Innovation Challenge: Determine the pressure or level in a well without a gauge.
When operating coal seam gas wells, it is desirable to know pressure and/or water level at the bottom of the well. This “bottom hole flowing pressure” or “fluid level” is useful in operationally maximising the performance from the well in its operating life and production. This challenge is to utilise all the live “production data” and knowledge of the installed equipment on a well to determine the bottom hole flowing pressure or water level without the use of a downhole gauge. The advantage of reducing the bottom hole pressure (or fluid level) is that it has a direct impact/increase on the gas production from each well.

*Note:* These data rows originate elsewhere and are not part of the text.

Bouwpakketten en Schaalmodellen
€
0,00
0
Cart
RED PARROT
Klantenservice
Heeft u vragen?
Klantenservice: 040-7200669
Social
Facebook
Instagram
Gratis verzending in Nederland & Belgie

Bottom hole flowing pressure is traditionally measured using manual sonic pings down the well or downhole pressure gauges. These gauges are costly (~$25k each) and are complex to install as the gauges and cables are run the full depth of a well (400m to 1000m). Further, it is not uncommon for these gauges to stop working mid well life, which requires an expensive and complex well intervention to replace the gauge or to run on without the gauge active and thus lose the optimisation opportunity.
The bottom hole flowing pressure is informative as it provides information on the status of the reservoir and the water level in the well (noting that water level can be calculated from bottom hole pressure).
Particularly for lower pressure wells, gas production is strongly impacted by backpressure at the coal. This backpressure is a combination of flowing pressure and water level in the well. A pump is used to extract water from wells. By knowing the water level, the pump rate can be controlled to minimise the water level and thus maximise production. If pumps go too slowly, they will hinder gas production (high water level = more back pressure) and too fast risk damage or degradation of the pump (~$200k ) caused by pumping gas instead of water.
The current case is that we have installed gauges on 7% of wells however the water level within the well is not controlled directly from the gauges. Pumps are controlled by inferring whether the pump intake is water filled by comparing changes in flow to changes in pump speed.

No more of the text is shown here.